When asked when I first began to keep a journal, I usually say that I began to type pages of journal after returning from Mississippi’s Freedom Summer at the end of August, 1964. Since that time, I have kept a journal, typed when I was at home and when traveling, written in notebooks. But until this moment, I thought that the only early journal I had kept depicted my first, unfortunate, and quickly aborted marriage. This is what I say about those pages in my memoir:
The diary pages, at some point torn out of their original binding, record the surface of my short life as a married woman from June 20 to September 2. I describe…in minute detail…even the hours we rose and retired…. But I never say a word about sex…. I was Samuel Pepys, though I didn’t know it. I write not a word about my feelings; not a syllable of an idea. Once I returned to Hunter in the fall of 1948, apparently I no longer kept a diary. (p. 137, A Life in Motion)
My mother often scorned my memory, saying I was the “elephant” in the family. But in this case, I’ve lost it. I don’t remember these two little newly-found diaries, and I had to have written in them every day. As I read them now, their contents could not have been made up. Discovering them today, 64 years after they were written, I have two reactions: first, I am disappointed to find so little about how I was feeling or what I was thinking; but then I am also amazed by the record of myriad activities, people visited, homework done, papers written, meetings, work, dates with the man who was to become my second husband in 1951 (and who was, like me still a college senior during that time and heading off to graduate school). The detail includes the names of plays seen, restaurants eaten in, and people visited, and illness noted, mostly unexplained, occasionally defined as “a cold.”

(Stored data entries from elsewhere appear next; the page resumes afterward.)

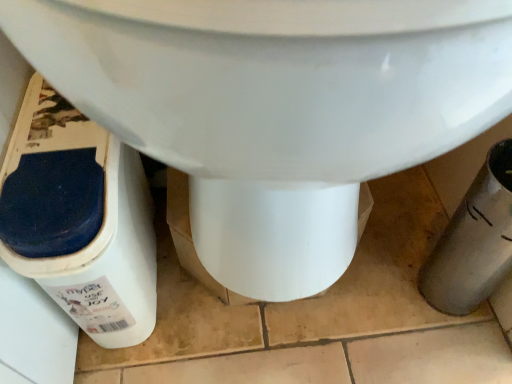 Locate an element on the screen. The width and height of the screenshot is (512, 384). white plastic potty at lower left is located at coordinates (79, 219).

In order to face white plastic potty at lower left, should I rotate leftwards or rightwards?

Turn left approximately 18.892 degrees to face it.

The image size is (512, 384). What do you see at coordinates (79, 219) in the screenshot?
I see `white plastic potty at lower left` at bounding box center [79, 219].

I want to click on white plastic potty at lower left, so click(79, 219).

I’ll quote from several exceptional entries, these from 1950:
March 2, Thursday: Stayed in bed—reading more Huxley
March 3, Friday, Eve- “Saint Joan” w H. up in Bx. Actors Equity
So-so performance—I was horribly depressed--
March 4, Saturday. More depression—home all day & eve--blues
[days that follow have events listed, no mention of feelings]
March 9, Thursday. Home—in bed all day—feeling blue again. Herb
came at 4:30. Blowup with FRsr [my mother?] Dentist 7 p.m.
The dentist is there quite a lot. But there are no other mentions of moods of any sort. I remember that when I was “ill,” it was an aftermath of having stayed up two or three nights without sleep to write papers or study for exams, I then was “ill” for several days, staying in bed reading novels, usually Aldous Huxley and Evelyn Waugh (always the British). Were the novels the cause of my depression? Or was it having to stay in bed to recover? Did it remind me of the childhood hospital days?
Have you had an experience like this one—finding your young self but unable to recognize her clearly. I long to visit that young person, at twenty. I long to know what was inside her head. And the journals, therefore, tease me. I will ponder them again.